少女願うに、この世界は壊すべき ~桃源郷崩落~ (電撃文庫)

ストーリー
こんな世界はぶっ壊してやる――妖狐の因子を持つ少女・熾天寺かがりは、村を襲う妖魔や心ない人間たちから迫害され、この世界の全てを忌み嫌っていた。そんな彼女の願いに応じ、はるか昔に自らを封印した最強の聖仙・神津彩紀が覚醒する。五彩の覇者と呼ばれ、全能の薬神でもある彼の姿は――全 裸 だ っ た 。「間一髪だったな」流れるように神州刀を振り回し、敵を殲滅した彩紀は告げる。「どうやら俺はお前の式神、平たく云えば奴隷になってしまったようだ。お前の願いはなんだ――」最強のエロ聖仙と灼熱の狐耳少女による、世界変革の物語が始まった。――人の祈りは、天の法則を書き換える。第26回電撃小説大賞《銀賞》受賞作!

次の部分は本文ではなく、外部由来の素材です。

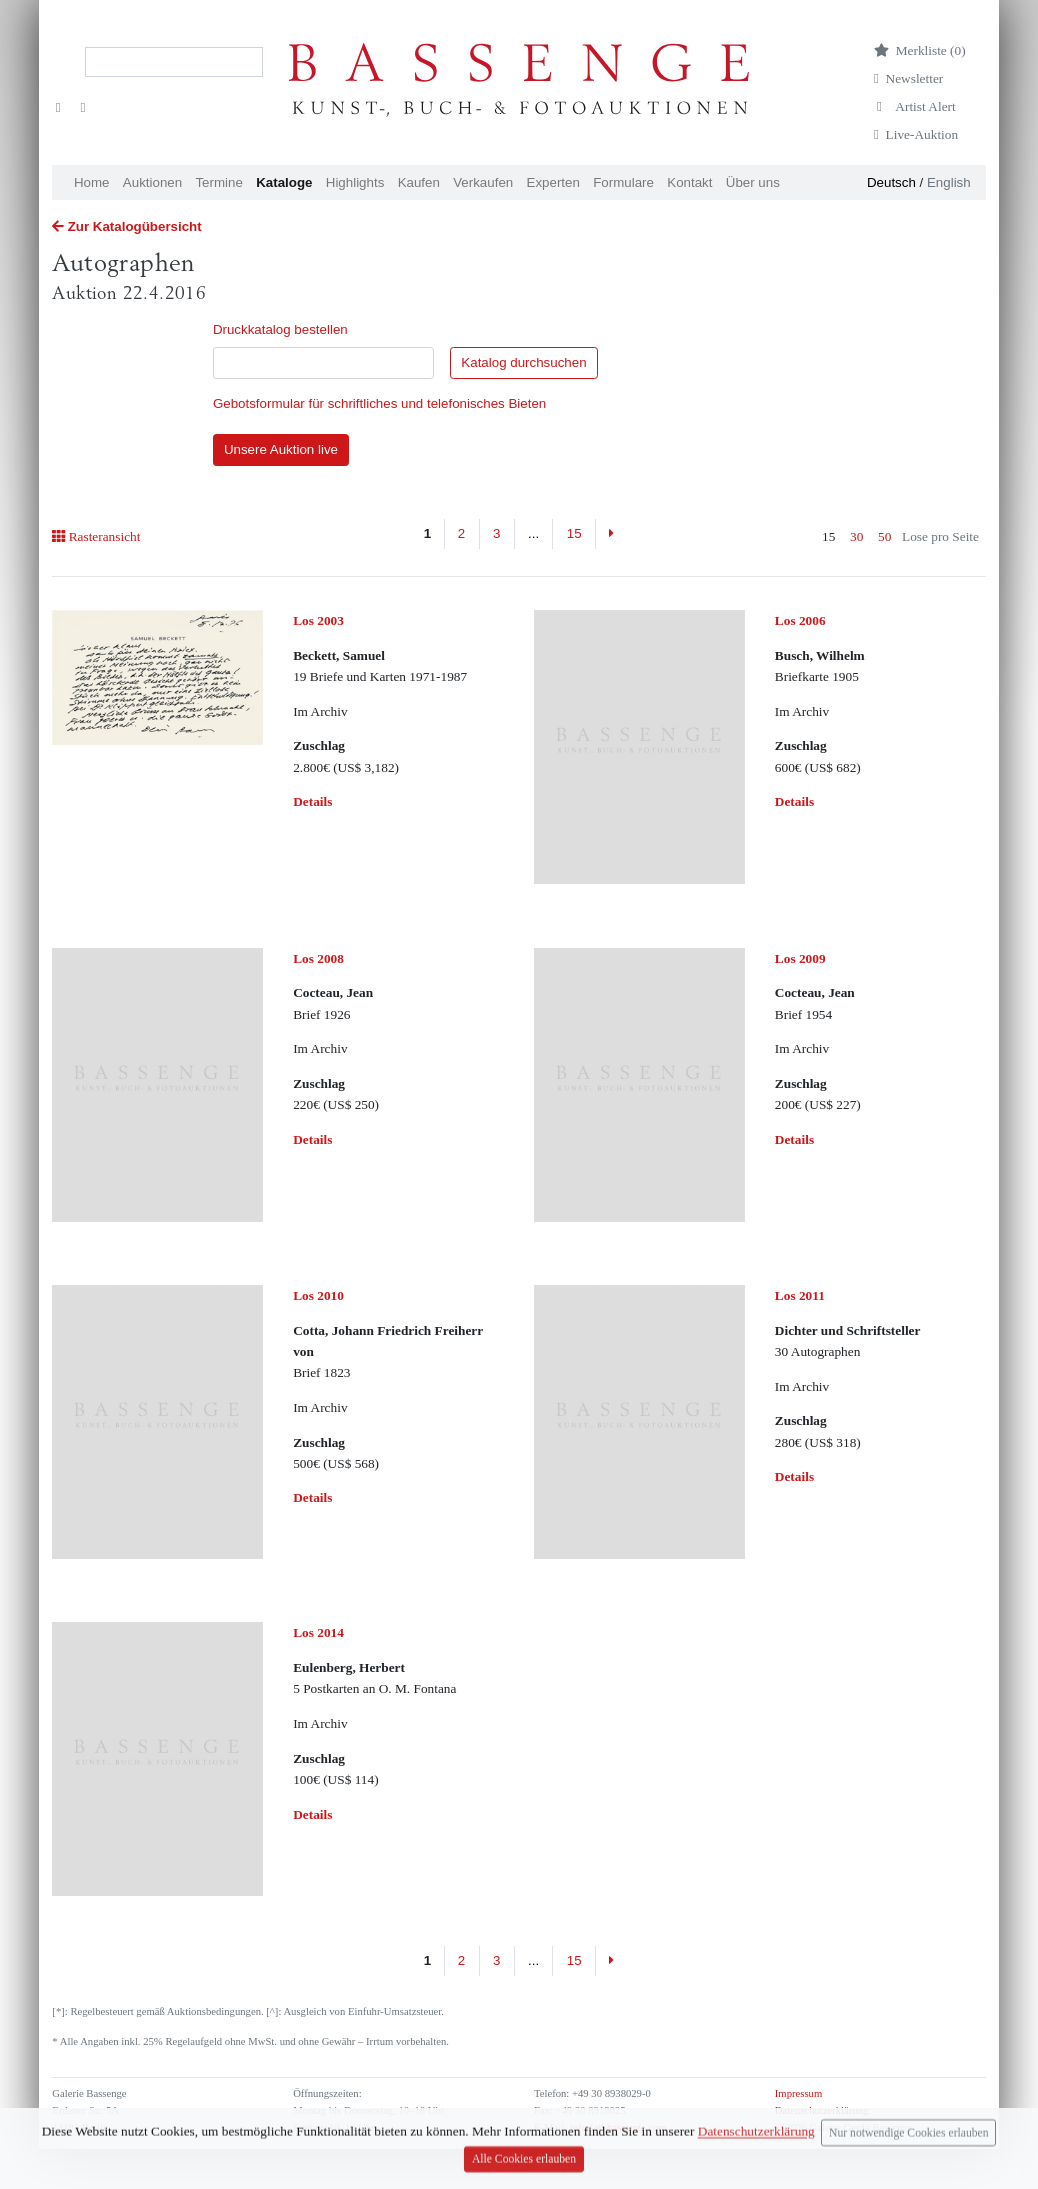 The height and width of the screenshot is (2189, 1038). I want to click on Über uns, so click(753, 182).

第26回電撃小説大賞〈銀賞〉受賞作品。周囲から迫害された狐耳の少女が千年の時を超えて復活した仙人の青年と出逢い、理不尽に満ちた世界を壊すために戦うファンタジー活劇!
面白かった! 伝承の力が科学文明を滅ぼした遠未来の日本、空に浮遊する島を舞台に、妖狐や仙人や天颶(天狗)や七福神が跳梁跋扈する和×中華×SFな中二感満載の世界観がたまらなく好みでした。
虐げられてきたヒロインが何度も諦めそうになりながらも何度でも立ち上がり、前を見据えて叫び戦う姿に、心が燃え上がる熱さを感じました。


作者のあとがきにもある通りジャンルのごった煮といった印象の本作ですが、中核にあるのは仙人や妖怪たちの幻想バトル。
古代中国や日本古来の伝承、伝説、まじない、呪いなどなど、ロマン溢れる単語の洪水でワクワクしてきちゃう。最大の敵が七福神ってのもサイコーに燃える。かと思えば東京タワーが過去の遺物として「血颪千重塔」なる物騒な名前で登場してきたりするもんだからもうたまりませんわ!
なんでもありなようでいてきちんと作り込まれている物語世界の構築ぶりは見事という他ありません。


ヒロインのかがりは狐の耳と尻尾を持って生まれたために人々から厭われ蔑まれてきた少女。そんな彼女の願いを聞き入れて現れた、炎帝神農の因子を持つ千年前の最強の仙人・彩紀。両者の出逢いから、この物語は始まります。
彩紀の力を借りて天颶を討伐するけれど、未だ村人たちからは認められず、さらなる迫害を受けてしまうかがり。
この村人たちの所業にははっきり言って腸が煮えくり返りそうになりましたが、一方で初めて自分と向き合ってくれた彩紀や唯一の肉親である妹巫女・かなめとの交流は心温まるもので、特に彩紀に少しずつ胸襟を開いていくかがりの不器用な愛情は微笑ましさ満点でした。
変態エロ仙人ではあるものの、誠実にかがりに接する彩紀に心惹かれてゆくかがりの可愛らしさったらない! 普段強気で当たりの強い女の子だからこそ小動物的なデレの破壊力が半端なくて参りました。これは全世界の仙人が好きになっちゃうわ……。
しかしそんなラブコメな日常も長くは続かず、天は少女をさらなる絶望に追い落とす。どこまでやれば気が済むんだという悲しみと怒りの連続の中、その怒りと、世界をぶち壊すという激情を胸に二本の足で立つかがりの姿には魂が震えました。
思いの力が世界を変える。かがりと彩紀、この主従の願いは世界を変えるか。続刊でもぜひこのテンションを保ったまま走り続けてほしいですね。


イラストはろるあさん。スタイリッシュ&クールな絵柄で素敵。特にカラーの炎刀一閃が格好良かった!
あと彩紀の全裸に遠慮がなくてよかったです(笑)。


正直惟依の同人誌が出るなら読みたい(欲望に忠実)。